*** Opening INPUT FOR THIS TASK ***

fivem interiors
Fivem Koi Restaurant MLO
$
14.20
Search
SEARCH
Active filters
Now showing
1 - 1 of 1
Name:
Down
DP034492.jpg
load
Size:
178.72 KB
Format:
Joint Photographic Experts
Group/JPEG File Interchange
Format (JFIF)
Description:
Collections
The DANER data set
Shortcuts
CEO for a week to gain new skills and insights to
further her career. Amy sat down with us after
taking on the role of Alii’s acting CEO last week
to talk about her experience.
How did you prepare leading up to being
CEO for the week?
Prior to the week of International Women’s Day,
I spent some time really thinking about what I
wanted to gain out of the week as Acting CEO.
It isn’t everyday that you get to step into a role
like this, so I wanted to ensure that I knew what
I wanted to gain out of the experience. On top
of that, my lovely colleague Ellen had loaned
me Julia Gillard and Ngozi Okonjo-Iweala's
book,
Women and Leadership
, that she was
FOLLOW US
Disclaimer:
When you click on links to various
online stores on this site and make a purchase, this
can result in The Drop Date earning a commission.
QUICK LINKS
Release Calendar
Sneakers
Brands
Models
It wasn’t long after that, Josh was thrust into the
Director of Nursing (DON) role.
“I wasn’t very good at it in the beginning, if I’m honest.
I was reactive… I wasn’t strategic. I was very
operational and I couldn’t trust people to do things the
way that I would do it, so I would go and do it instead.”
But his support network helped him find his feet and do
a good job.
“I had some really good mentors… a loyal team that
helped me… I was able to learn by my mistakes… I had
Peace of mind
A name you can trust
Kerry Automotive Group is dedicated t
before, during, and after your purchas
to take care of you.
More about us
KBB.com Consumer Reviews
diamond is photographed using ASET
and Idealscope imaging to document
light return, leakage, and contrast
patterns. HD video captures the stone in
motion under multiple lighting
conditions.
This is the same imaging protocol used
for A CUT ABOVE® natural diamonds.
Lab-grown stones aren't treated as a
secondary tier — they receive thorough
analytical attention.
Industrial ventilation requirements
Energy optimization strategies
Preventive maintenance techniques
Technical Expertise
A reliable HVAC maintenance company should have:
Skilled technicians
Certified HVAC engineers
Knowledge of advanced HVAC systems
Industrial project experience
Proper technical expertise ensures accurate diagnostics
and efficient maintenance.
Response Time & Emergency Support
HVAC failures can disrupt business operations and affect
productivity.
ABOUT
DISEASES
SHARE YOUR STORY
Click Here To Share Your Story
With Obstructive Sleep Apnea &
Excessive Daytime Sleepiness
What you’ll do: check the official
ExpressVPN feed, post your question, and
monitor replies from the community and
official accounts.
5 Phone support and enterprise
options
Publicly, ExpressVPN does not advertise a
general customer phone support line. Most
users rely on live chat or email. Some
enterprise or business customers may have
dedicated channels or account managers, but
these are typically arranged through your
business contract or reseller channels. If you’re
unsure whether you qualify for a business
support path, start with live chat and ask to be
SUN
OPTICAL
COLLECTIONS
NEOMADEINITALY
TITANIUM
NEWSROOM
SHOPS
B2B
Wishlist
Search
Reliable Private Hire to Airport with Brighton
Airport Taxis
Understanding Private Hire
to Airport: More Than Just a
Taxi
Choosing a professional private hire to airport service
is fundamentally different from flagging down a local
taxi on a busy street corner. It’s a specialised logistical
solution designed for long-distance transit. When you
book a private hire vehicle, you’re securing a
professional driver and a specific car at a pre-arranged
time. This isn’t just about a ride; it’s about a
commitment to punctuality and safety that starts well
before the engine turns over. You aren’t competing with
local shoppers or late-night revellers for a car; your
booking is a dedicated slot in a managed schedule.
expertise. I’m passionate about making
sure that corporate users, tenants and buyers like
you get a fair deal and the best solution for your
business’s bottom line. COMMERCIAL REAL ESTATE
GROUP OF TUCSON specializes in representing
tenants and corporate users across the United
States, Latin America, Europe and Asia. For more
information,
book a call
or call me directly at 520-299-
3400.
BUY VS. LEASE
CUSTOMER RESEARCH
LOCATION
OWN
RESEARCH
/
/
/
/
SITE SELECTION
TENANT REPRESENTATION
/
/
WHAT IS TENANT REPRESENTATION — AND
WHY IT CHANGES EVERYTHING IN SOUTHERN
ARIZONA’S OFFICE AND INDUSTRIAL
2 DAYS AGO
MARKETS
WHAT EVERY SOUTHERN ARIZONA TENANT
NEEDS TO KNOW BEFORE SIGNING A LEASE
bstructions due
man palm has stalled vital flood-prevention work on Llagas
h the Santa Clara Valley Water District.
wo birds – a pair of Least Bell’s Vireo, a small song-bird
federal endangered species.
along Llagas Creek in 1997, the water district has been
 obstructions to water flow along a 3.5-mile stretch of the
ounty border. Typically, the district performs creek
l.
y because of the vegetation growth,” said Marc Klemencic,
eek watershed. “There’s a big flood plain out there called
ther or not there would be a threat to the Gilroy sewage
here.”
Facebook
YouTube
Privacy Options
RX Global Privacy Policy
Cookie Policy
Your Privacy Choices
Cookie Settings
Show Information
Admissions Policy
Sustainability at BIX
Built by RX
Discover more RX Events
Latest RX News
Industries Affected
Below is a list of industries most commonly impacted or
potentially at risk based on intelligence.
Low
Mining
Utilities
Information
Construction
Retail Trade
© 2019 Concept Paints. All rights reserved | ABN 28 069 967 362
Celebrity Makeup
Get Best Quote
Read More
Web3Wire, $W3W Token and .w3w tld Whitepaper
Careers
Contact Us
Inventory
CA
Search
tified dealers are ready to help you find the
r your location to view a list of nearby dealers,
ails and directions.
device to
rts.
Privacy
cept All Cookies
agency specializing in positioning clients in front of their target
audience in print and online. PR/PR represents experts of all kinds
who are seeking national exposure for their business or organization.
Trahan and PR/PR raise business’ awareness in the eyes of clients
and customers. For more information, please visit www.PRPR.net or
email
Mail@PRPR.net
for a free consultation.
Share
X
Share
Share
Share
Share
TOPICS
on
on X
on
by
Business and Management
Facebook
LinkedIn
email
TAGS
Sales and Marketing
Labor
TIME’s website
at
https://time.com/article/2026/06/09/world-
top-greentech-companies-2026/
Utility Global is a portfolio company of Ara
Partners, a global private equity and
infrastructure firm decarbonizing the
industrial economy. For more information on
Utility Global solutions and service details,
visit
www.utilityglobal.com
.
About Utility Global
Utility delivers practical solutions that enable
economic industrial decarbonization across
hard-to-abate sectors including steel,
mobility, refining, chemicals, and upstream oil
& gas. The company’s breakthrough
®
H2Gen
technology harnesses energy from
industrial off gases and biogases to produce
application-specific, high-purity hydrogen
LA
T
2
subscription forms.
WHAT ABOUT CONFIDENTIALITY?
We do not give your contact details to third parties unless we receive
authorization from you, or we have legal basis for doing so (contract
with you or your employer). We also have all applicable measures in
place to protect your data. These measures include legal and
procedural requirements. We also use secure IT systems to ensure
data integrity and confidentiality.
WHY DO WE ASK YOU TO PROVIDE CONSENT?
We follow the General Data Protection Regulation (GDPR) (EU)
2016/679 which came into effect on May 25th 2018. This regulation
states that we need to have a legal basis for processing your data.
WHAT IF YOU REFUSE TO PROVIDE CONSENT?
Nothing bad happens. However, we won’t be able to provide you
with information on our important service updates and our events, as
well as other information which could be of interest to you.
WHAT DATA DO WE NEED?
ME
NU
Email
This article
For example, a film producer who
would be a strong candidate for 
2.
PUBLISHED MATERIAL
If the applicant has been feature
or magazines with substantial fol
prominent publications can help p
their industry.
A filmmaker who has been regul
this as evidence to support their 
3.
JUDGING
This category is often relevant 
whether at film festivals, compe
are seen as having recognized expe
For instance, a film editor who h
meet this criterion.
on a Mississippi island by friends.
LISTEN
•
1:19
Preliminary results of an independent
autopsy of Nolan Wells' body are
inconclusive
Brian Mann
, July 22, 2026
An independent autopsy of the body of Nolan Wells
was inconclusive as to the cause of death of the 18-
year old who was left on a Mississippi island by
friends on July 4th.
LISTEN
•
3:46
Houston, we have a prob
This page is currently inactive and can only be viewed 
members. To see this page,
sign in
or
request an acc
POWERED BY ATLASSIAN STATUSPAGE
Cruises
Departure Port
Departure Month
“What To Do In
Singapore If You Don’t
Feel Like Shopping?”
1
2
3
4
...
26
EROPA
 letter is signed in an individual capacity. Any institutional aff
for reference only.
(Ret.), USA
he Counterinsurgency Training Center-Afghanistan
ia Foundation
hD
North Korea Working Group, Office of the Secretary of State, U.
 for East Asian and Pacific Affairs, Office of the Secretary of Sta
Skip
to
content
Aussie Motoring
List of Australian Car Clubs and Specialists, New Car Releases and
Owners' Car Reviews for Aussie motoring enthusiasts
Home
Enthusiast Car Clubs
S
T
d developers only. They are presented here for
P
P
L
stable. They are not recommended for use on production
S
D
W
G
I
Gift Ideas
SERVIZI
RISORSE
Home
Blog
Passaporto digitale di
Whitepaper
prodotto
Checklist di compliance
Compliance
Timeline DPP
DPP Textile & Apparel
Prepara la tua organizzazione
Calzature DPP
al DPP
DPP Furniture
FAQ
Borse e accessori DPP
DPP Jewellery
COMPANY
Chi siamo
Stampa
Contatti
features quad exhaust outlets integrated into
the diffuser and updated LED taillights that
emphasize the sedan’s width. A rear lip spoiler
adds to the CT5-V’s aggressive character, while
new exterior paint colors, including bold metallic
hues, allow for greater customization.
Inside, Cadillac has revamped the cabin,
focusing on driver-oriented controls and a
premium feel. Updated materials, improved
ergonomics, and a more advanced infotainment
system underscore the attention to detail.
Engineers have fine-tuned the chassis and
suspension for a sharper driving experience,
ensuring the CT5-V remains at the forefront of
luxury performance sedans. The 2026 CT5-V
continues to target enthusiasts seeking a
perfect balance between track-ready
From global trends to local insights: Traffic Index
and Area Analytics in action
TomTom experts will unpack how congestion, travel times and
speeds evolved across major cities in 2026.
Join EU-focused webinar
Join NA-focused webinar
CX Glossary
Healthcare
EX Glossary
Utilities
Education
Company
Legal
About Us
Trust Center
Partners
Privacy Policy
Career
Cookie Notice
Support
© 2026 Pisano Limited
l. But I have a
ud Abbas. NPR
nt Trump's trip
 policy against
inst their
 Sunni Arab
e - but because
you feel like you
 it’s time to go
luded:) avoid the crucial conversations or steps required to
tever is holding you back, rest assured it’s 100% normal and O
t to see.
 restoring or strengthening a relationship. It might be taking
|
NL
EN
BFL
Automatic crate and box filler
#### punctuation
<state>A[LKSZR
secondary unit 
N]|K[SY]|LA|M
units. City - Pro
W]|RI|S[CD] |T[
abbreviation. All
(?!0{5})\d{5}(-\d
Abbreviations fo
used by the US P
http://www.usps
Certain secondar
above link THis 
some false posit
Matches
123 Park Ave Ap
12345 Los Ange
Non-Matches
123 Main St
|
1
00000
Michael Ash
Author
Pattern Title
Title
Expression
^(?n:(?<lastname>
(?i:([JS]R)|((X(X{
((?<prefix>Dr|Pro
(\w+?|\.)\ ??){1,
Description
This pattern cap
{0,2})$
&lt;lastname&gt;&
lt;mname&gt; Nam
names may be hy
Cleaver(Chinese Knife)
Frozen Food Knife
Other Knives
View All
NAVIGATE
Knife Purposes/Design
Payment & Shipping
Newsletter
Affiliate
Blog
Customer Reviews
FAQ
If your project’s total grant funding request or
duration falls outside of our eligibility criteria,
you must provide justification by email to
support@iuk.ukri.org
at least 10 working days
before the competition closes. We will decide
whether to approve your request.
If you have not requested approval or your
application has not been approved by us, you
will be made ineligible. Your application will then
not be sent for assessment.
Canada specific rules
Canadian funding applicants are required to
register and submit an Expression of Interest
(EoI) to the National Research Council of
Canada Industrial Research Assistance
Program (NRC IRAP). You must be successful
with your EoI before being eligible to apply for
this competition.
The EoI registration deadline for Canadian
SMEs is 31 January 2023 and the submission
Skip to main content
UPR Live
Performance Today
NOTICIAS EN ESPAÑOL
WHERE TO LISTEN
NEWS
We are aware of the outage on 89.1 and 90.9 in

*** Closing INPUT FOR THIS TASK ***

> [EXERCISE DIRECTIONS]
Please return exactly the lines from the first line of the material through the one with "CEO for a week", and no lines after it.

> [WRITTEN ANSWER]
fivem interiors
Fivem Koi Restaurant MLO
$
14.20
Search
SEARCH
Active filters
Now showing
1 - 1 of 1
Name:
Down
DP034492.jpg
load
Size:
178.72 KB
Format:
Joint Photographic Experts
Group/JPEG File Interchange
Format (JFIF)
Description:
Collections
The DANER data set
Shortcuts
CEO for a week to gain new skills and insights to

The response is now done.